From the family, the Domestic Church, let us now briefly move on to the parish, to the great field of the Lord which he has entrusted to us in order to make it fruitful through pastoral work. Priests, parish priests should always be mindful that their task of governing is a profoundly spiritual service. It is always the parish priest who must lead the parish community, relying at the same time on the help and the valuable contribution of their various co-workers and on all the lay faithful. We must not run the risk of clouding the sacramental ministry of the priest. In our cities and villages there are brave men and others who are timid, there are Christian missionaries and others who are asleep. And there are many who are searching, even if they do not admit it. Everyone is called, everyone is sent out. However, the place of the call is not necessarily the parish centre; the moment is not necessarily a pleasant parish event. The call of God can reach us on the assembly line and in the office, in the supermarket and in the stairwell, i.e., in the places of everyday life.

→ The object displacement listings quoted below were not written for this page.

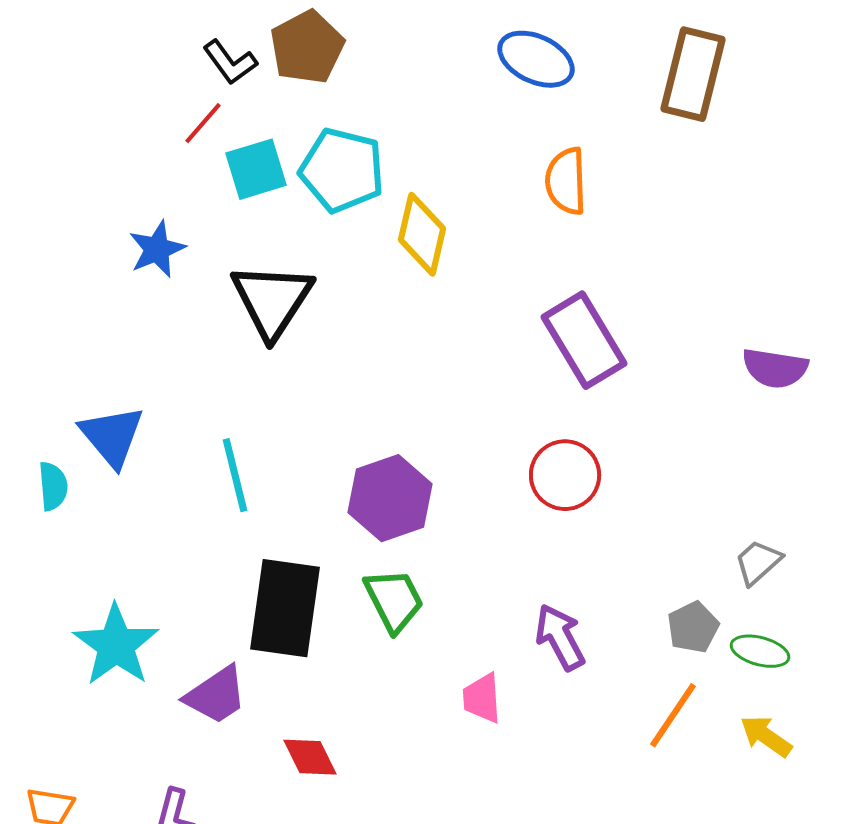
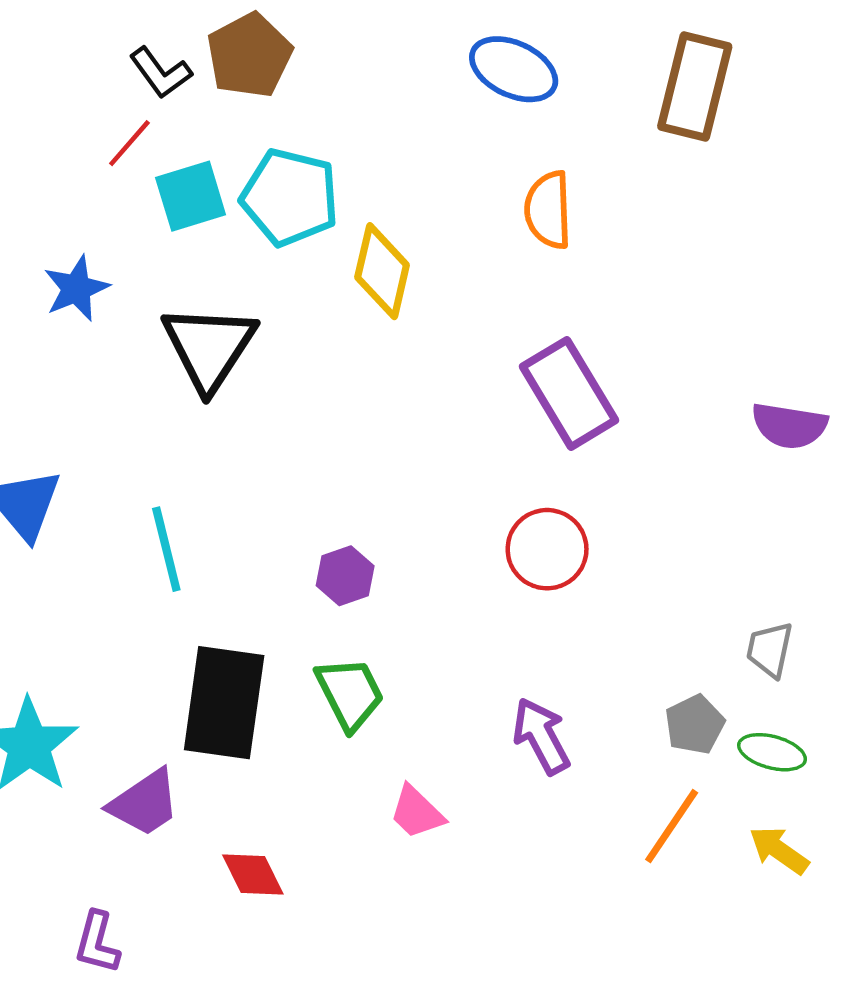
purple hexagon: (390, 498) -> (345, 576), size x0.6
gray trapezoid: (758, 562) -> (770, 650), turned -36
pink trapezoid: (482, 698) -> (417, 812), moved, turned -42

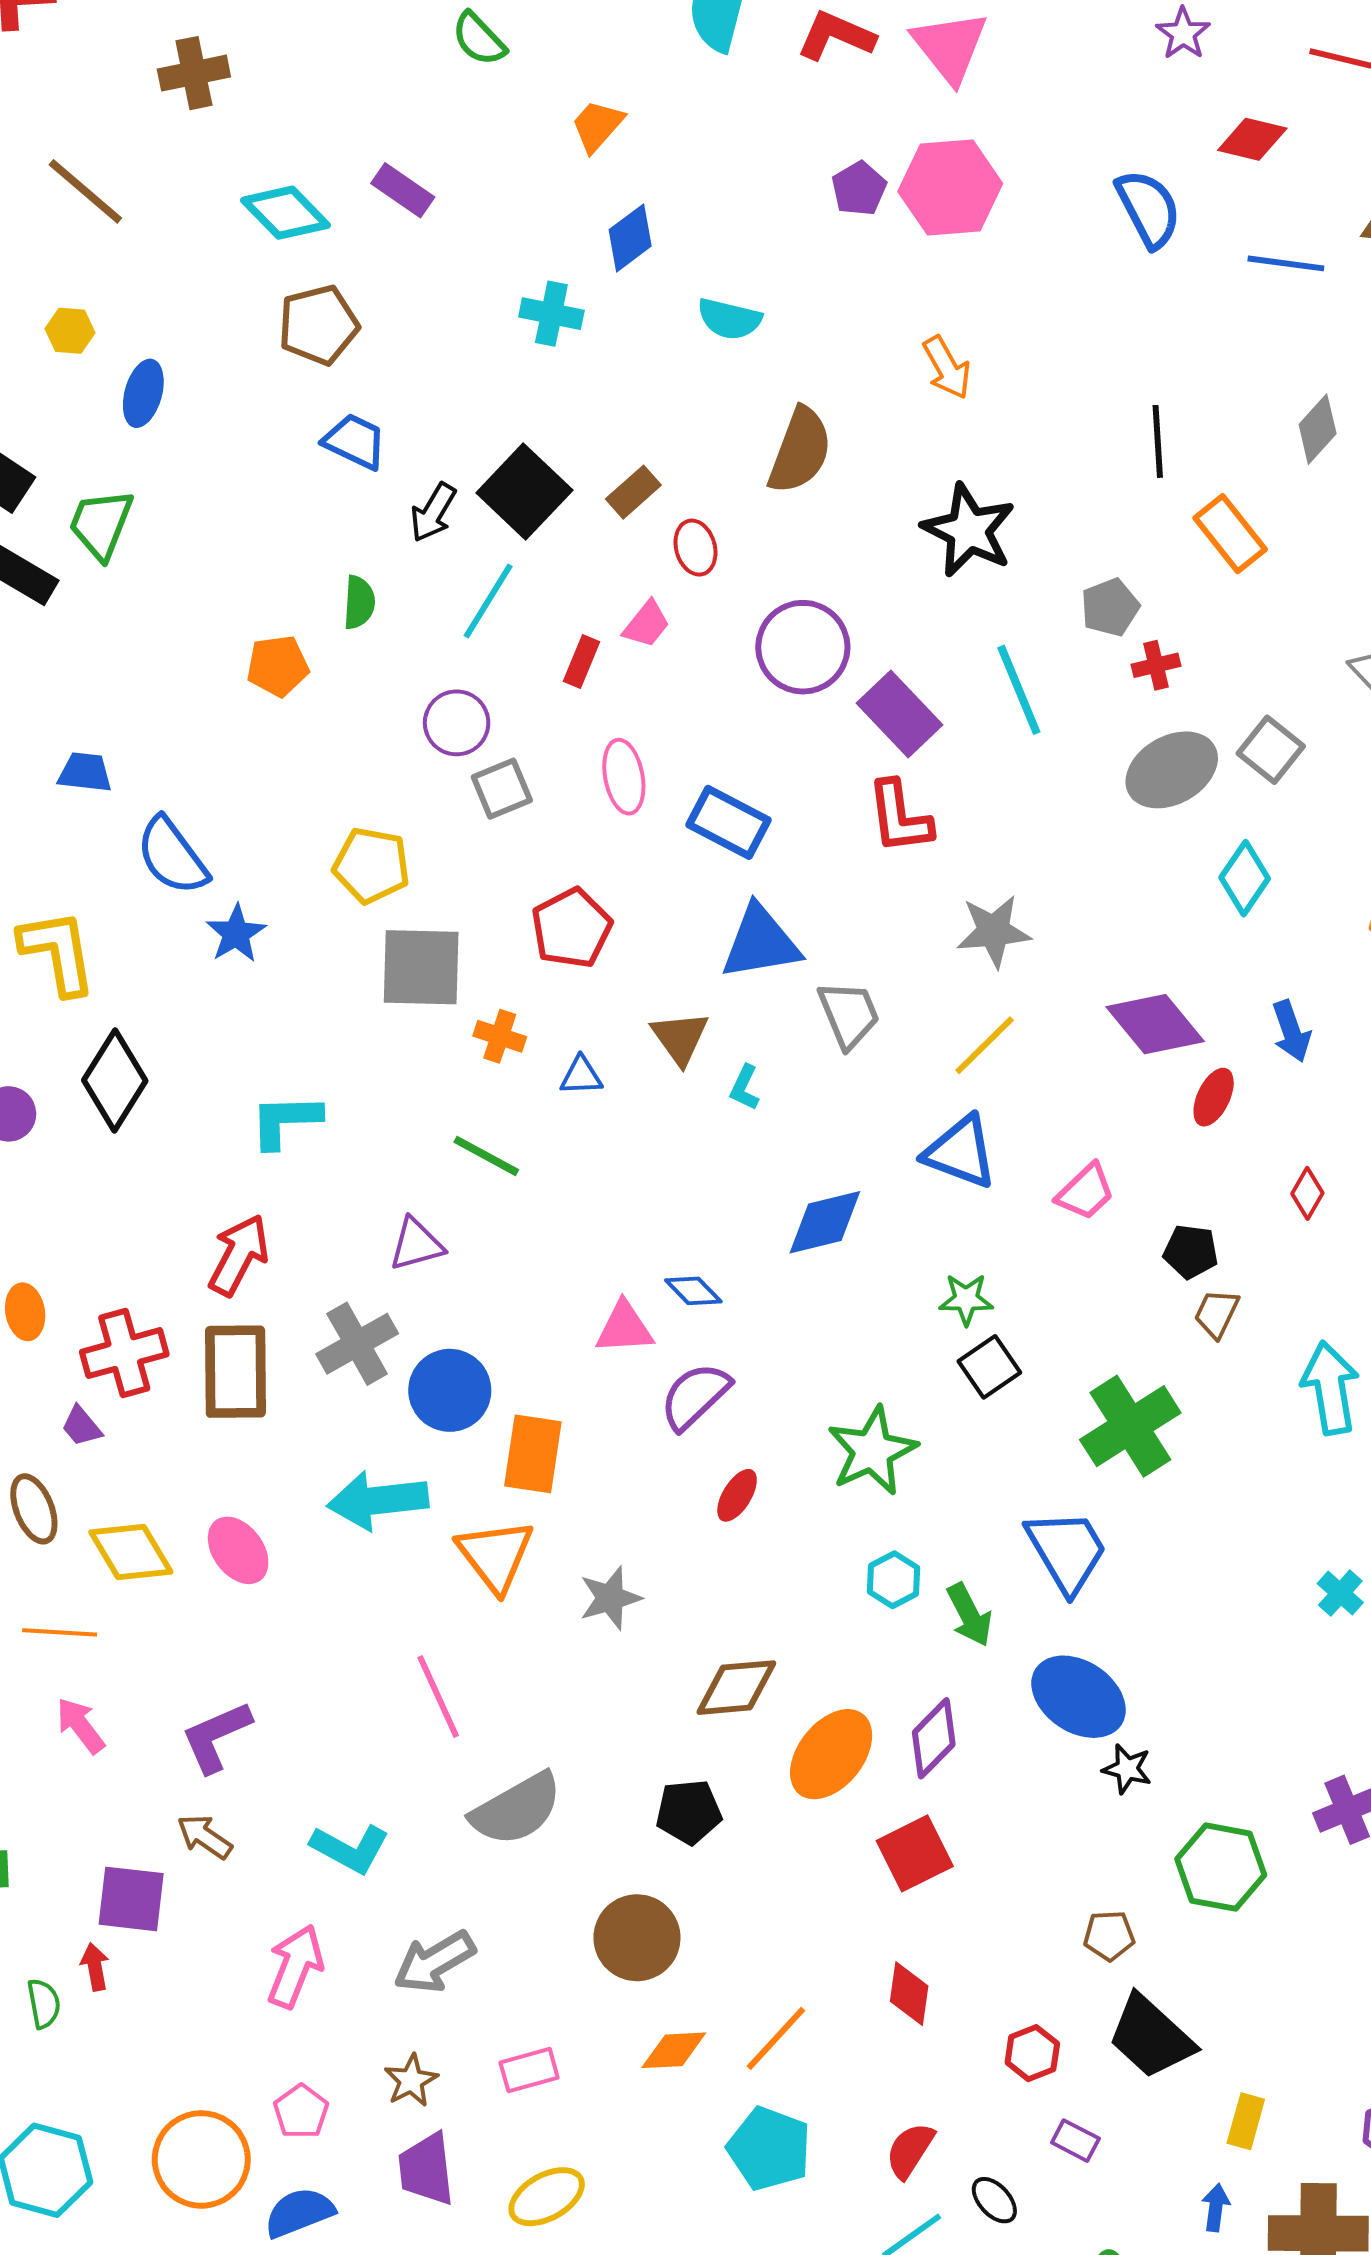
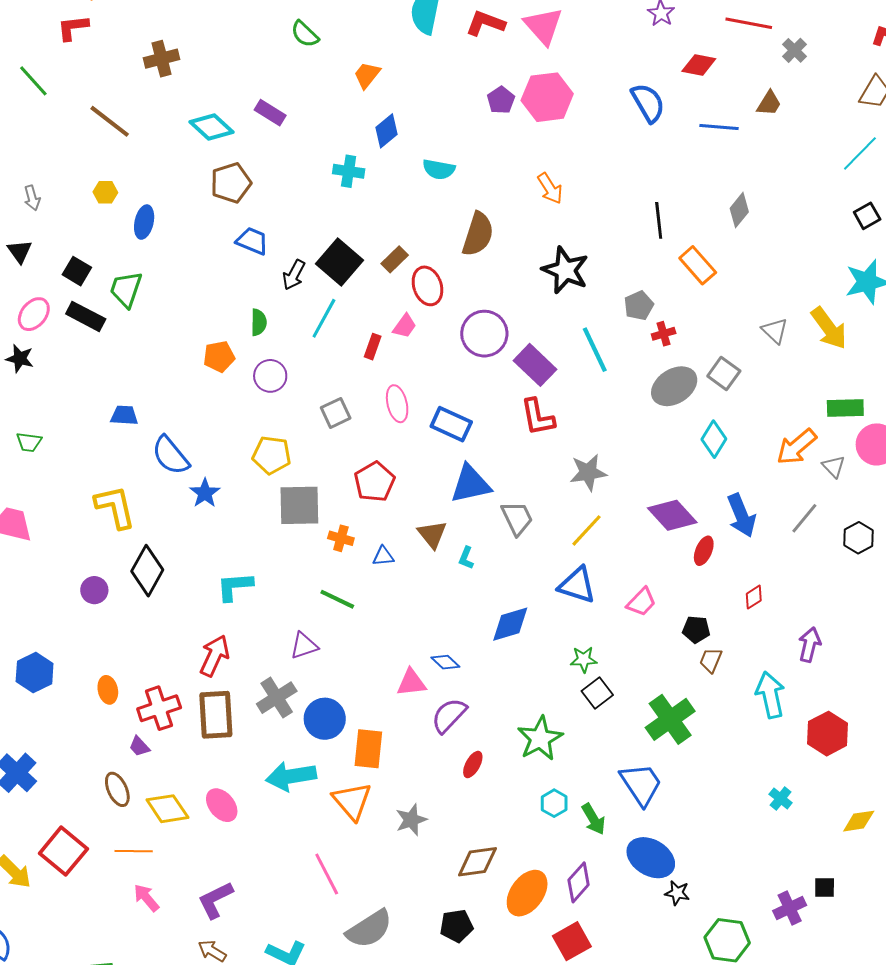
red ellipse: (695, 548) -> (427, 286), size x1.4
purple circle: (457, 723) -> (270, 376), moved
blue arrow: (1291, 1031) -> (741, 515), size x1.4
red diamond: (1307, 1193) -> (754, 597), turned 30

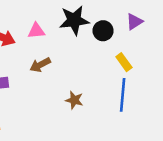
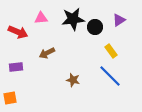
pink triangle: (36, 31) -> (41, 18), moved
blue line: (123, 95) -> (110, 76), turned -50

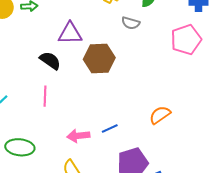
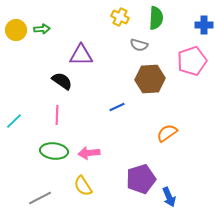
brown hexagon: (99, 58) -> (150, 79), moved
blue line: (110, 128) -> (117, 107), moved
green ellipse: (20, 147) -> (54, 151), moved

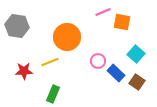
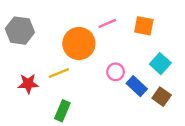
pink line: (103, 12) -> (107, 23), moved

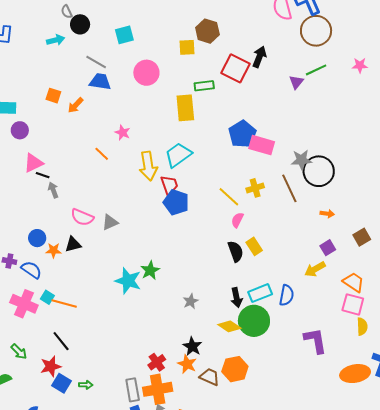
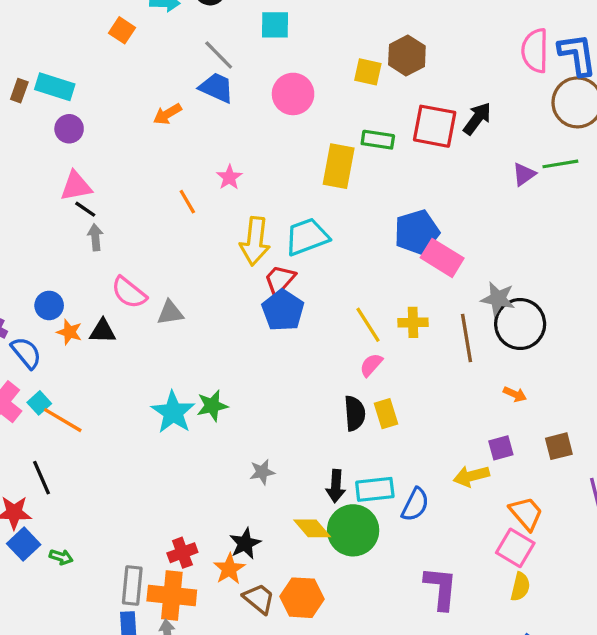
red square: (235, 68) -> (435, 126), turned -32
orange square: (53, 96) -> (122, 30), moved
red trapezoid: (169, 185) -> (280, 280), turned -135

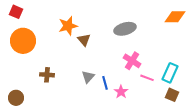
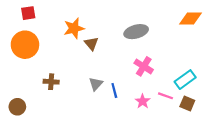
red square: (16, 12) -> (28, 13), moved, turned -32
cyan rectangle: (170, 73) -> (185, 80), turned 30
pink line: (147, 78) -> (166, 96), moved
pink star: (121, 92) -> (143, 101), moved

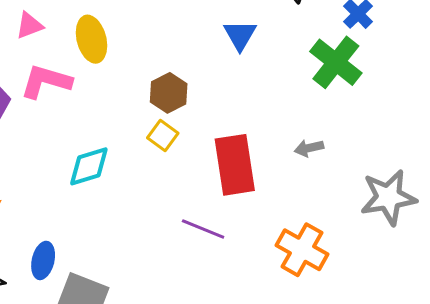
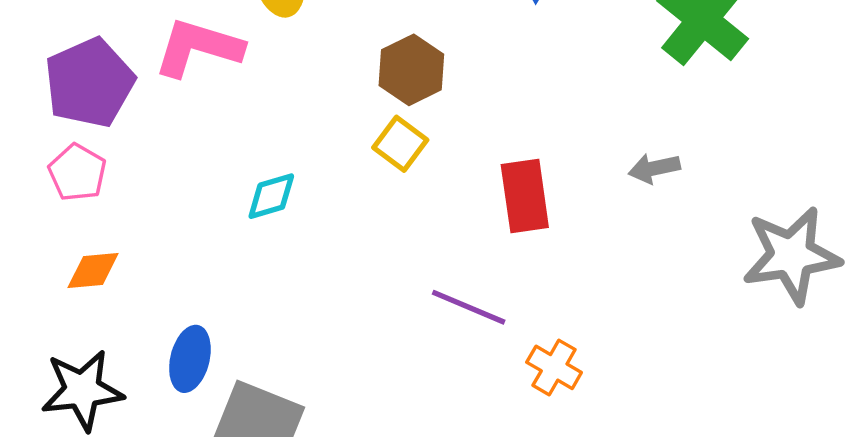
red rectangle: (235, 165) -> (525, 196), size x0.7
cyan diamond: (89, 166) -> (271, 196), size x0.7
orange cross: (302, 250) -> (554, 367), moved, size x0.6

Speaking about God, bringing the message of God’s love and salvation in Jesus Christ to men is the duty of all the baptized. And this duty involves, not only speaking with words, but in all one’s actions and way of doing things. Our whole being should speak of God, even in the ordinary things. In this way witness is authentic, and thus shall it always be new and fresh in the power of the Holy Spirit. In order to achieve this, speaking about God must first be a speaking with God, an encounter with the living God in prayer and the Sacraments. God not only lets himself be found, but also sets his love in motion to reach out to those who seek him. Whoever trusts in God’s love knows how to open the hearts of others to divine love in order to show them that life in its fullness is realized only in communion with God. In our own time, when we seem to have become the “little flock” (Lk 12:32), we are called as disciples of the Lord to live as a community that is the salt of the earth and the light of the world (cf. Mt 5:13-16).
May the Holy Virgin Mary, who is our Mother, and whom you venerate in a special way as Magna Mater Austriae, help us to open ourselves, as she did, totally to the Lord and thus to be capable of showing others the way to the Living God who gives life.